EXERCISE DETAILS: Make an exact copy of the records below. Include every line.

(Beginning of SOURCE DATA)

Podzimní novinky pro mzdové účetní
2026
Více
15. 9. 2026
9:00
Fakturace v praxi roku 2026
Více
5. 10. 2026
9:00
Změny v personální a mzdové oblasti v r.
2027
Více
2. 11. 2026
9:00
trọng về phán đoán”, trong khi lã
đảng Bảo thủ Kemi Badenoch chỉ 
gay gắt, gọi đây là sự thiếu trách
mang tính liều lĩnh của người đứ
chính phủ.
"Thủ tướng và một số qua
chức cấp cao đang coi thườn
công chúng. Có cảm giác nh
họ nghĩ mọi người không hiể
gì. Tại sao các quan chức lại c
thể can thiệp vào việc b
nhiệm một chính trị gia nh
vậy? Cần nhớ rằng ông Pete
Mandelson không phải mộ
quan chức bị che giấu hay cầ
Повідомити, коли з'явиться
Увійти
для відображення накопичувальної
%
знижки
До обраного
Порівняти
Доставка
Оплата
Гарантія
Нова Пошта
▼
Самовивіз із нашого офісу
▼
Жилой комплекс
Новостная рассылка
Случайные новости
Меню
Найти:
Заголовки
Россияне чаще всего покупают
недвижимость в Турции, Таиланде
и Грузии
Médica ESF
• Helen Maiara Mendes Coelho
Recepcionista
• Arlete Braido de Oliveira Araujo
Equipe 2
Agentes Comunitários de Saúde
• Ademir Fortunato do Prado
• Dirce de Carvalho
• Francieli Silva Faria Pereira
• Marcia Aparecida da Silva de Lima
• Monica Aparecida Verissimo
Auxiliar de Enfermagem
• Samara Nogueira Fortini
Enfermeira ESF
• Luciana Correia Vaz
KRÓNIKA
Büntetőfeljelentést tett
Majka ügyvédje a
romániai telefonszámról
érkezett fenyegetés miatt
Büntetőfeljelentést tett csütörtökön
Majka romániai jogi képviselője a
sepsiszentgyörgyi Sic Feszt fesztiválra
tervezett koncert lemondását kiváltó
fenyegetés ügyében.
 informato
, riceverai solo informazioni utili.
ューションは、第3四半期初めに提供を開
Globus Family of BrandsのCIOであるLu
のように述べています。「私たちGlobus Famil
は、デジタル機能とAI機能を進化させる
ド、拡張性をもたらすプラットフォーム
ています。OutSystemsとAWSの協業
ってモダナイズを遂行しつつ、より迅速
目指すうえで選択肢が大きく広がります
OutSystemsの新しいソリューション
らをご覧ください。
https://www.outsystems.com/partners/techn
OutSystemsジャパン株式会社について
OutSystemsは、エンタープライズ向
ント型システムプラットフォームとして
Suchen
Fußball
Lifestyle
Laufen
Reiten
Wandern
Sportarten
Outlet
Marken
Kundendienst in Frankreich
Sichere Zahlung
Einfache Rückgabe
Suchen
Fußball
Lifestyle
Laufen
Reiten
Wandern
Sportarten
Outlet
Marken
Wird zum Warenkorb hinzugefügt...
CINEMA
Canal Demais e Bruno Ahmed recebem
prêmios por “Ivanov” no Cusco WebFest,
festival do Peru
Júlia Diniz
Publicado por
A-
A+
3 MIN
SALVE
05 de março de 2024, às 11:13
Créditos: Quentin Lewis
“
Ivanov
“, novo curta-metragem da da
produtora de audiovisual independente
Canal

(End of SOURCE DATA)

REPLY:
Podzimní novinky pro mzdové účetní
2026
Více
15. 9. 2026
9:00
Fakturace v praxi roku 2026
Více
5. 10. 2026
9:00
Změny v personální a mzdové oblasti v r.
2027
Více
2. 11. 2026
9:00
trọng về phán đoán”, trong khi lã
đảng Bảo thủ Kemi Badenoch chỉ 
gay gắt, gọi đây là sự thiếu trách
mang tính liều lĩnh của người đứ
chính phủ.
"Thủ tướng và một số qua
chức cấp cao đang coi thườn
công chúng. Có cảm giác nh
họ nghĩ mọi người không hiể
gì. Tại sao các quan chức lại c
thể can thiệp vào việc b
nhiệm một chính trị gia nh
vậy? Cần nhớ rằng ông Pete
Mandelson không phải mộ
quan chức bị che giấu hay cầ
Повідомити, коли з'явиться
Увійти
для відображення накопичувальної
%
знижки
До обраного
Порівняти
Доставка
Оплата
Гарантія
Нова Пошта
▼
Самовивіз із нашого офісу
▼
Жилой комплекс
Новостная рассылка
Случайные новости
Меню
Найти:
Заголовки
Россияне чаще всего покупают
недвижимость в Турции, Таиланде
и Грузии
Médica ESF
• Helen Maiara Mendes Coelho
Recepcionista
• Arlete Braido de Oliveira Araujo
Equipe 2
Agentes Comunitários de Saúde
• Ademir Fortunato do Prado
• Dirce de Carvalho
• Francieli Silva Faria Pereira
• Marcia Aparecida da Silva de Lima
• Monica Aparecida Verissimo
Auxiliar de Enfermagem
• Samara Nogueira Fortini
Enfermeira ESF
• Luciana Correia Vaz
KRÓNIKA
Büntetőfeljelentést tett
Majka ügyvédje a
romániai telefonszámról
érkezett fenyegetés miatt
Büntetőfeljelentést tett csütörtökön
Majka romániai jogi képviselője a
sepsiszentgyörgyi Sic Feszt fesztiválra
tervezett koncert lemondását kiváltó
fenyegetés ügyében.
 informato
, riceverai solo informazioni utili.
ューションは、第3四半期初めに提供を開
Globus Family of BrandsのCIOであるLu
のように述べています。「私たちGlobus Famil
は、デジタル機能とAI機能を進化させる
ド、拡張性をもたらすプラットフォーム
ています。OutSystemsとAWSの協業
ってモダナイズを遂行しつつ、より迅速
目指すうえで選択肢が大きく広がります
OutSystemsの新しいソリューション
らをご覧ください。
https://www.outsystems.com/partners/techn
OutSystemsジャパン株式会社について
OutSystemsは、エンタープライズ向
ント型システムプラットフォームとして
Suchen
Fußball
Lifestyle
Laufen
Reiten
Wandern
Sportarten
Outlet
Marken
Kundendienst in Frankreich
Sichere Zahlung
Einfache Rückgabe
Suchen
Fußball
Lifestyle
Laufen
Reiten
Wandern
Sportarten
Outlet
Marken
Wird zum Warenkorb hinzugefügt...
CINEMA
Canal Demais e Bruno Ahmed recebem
prêmios por “Ivanov” no Cusco WebFest,
festival do Peru
Júlia Diniz
Publicado por
A-
A+
3 MIN
SALVE
05 de março de 2024, às 11:13
Créditos: Quentin Lewis
“
Ivanov
“, novo curta-metragem da da
produtora de audiovisual independente
Canal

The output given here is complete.